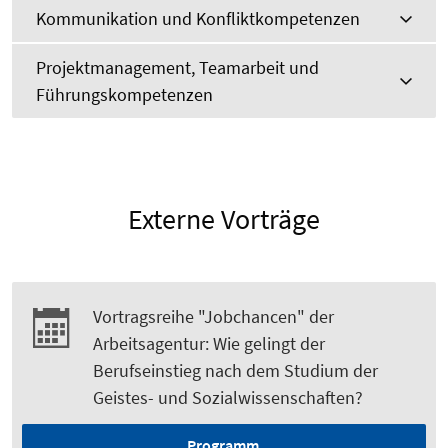
Kommunikation und Konfliktkompetenzen
Projektmanagement, Teamarbeit und
Führungskompetenzen
Externe Vorträge
Vortragsreihe "Jobchancen" der
Arbeitsagentur: Wie gelingt der
Berufseinstieg nach dem Studium der
Geistes- und Sozialwissenschaften?
Programm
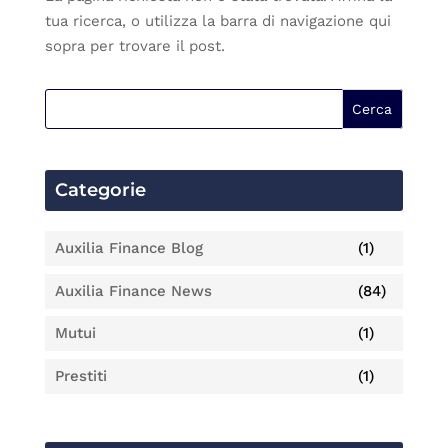
tua ricerca, o utilizza la barra di navigazione qui
sopra per trovare il post.
Categorie
Auxilia Finance Blog
(1)
Auxilia Finance News
(84)
Mutui
(1)
Prestiti
(1)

──────

§ Work required
Show all lines above holding "Auxilia".

§ Reply to the exercise
Auxilia Finance Blog
Auxilia Finance News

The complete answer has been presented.